To be called “Dr.” or not

This morning, I skimmed through an article that came out back in February in The Los Angeles Times called “Hi, I’m Jill. Jill Biden. But please, call me Dr. Biden.” Basically, it’s about how Joe Biden’s wife, our nation’s “second lady,” has been teaching a couple of classes at Northern Virginia Community College since her husband took office and this makes her the first wife of a vice-president who has held a paying job while her husband is in office. Well, if you call teaching part-time at a community college a “paying job.”

Anyway, this was the paragraph that struck me:

In 2007, at 55, Jill Biden did earn a doctorate — in education, from the University of Delaware. Since then, in campaign news releases and now in White House announcements, she is “Dr. Jill Biden.” This strikes some people as perfectly appropriate and others as slightly pompous, a quality often ascribed to her voluble husband.

Slightly pompous? I don’t know, but I guess this falls into the “perfectly appropriate” to me.

Generally, I’m okay with students (and everyone else) calling me “Mr. Krause” or “Steve,” as long as they don’t call me “hey you.” But I have to say that if people aren’t going to call me Steve, especially while on the job, I prefer “Dr. Krause” or “Professor Krause.”

Anybody else out there have a title preference?

4 Responses to To be called “Dr.” or not

  1. All my profs get “Dr.” (or “Prof.”) and their last name, except one who gets “Dr.” and his first name.

    To me, I always felt it was appropriate to refer to a professor like you would your teachers in K-12.

    As far as Dr. Biden goes, she’s got every right. I had been contemplating a PhD up until this year, when I found getting another Master’s would be more up my alley. I know that if and when I pursue the doctorate, I’m going to use the “Dr.” as a title.

  2. How to address your prof seems to be an issue for many students.
    I think a lot of Aging Baby Boomers like myself were conditioned to a more formal classroom protocol, where calling the professor by his/her first name seemed overly familiar at best, and downright disrespectful at worst. So when I come back to grad school some thirty years after getting my undergrad degree, it took me a while to feel okay calling my profs by their first names, even tho they referred to themselves that way.
    And even now, when current educational practices seem to advocate more informal, student-centered classrooms, I notice my first year community college students get visible uncomfortable, and go through all kinds of contortions to avoid addressing me by my first name, even when I’ve tacitly given them permission to do so. Makes me think that at least some of Dr. Biden’s students might be grateful to her for sparing them this kind of dilemma.
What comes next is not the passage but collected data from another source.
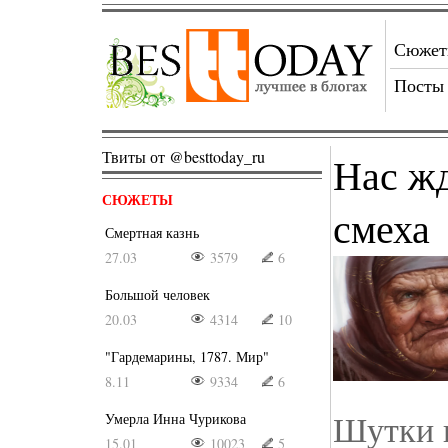
Сюже
Посты
Твиты от @besttoday_ru
Нас жд
СЮЖЕТЫ
смеха
Смертная казнь
27.03
3579
6
Большой человек
20.03
4314
10
"Гардемарины, 1787. Мир"
8.11
9334
6
Шутки 
Умерла Инна Чурикова
15.01
10023
5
  3. In teaching smaller class sizes I personally prefer to be called by my first name vs. Professor Molloy.

    Also, I like most of my colleagues in the art department have the terminal degree of an MFA, not a PhD. When I occasionally get called “Dr. Molloy” I find myself correcting students’ assumptions that all academics are Doctors.
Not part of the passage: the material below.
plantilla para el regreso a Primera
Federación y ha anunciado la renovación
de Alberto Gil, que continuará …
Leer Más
  4. Generally speaking, those with doctorates in subjects that cannot be faked and that have been awarded by universities that exist in the earthly world go by their first names or by the title Professor.

    Those who obtained other doctorate degrees and/or who parade themselves around as expert witnesses or as experts in education in the public schools seem to like the pompous title.

    If you really are somebody, people will know it without the use of any title.

    [The only doctors I know of are physicians, dentists, and veterinarians.]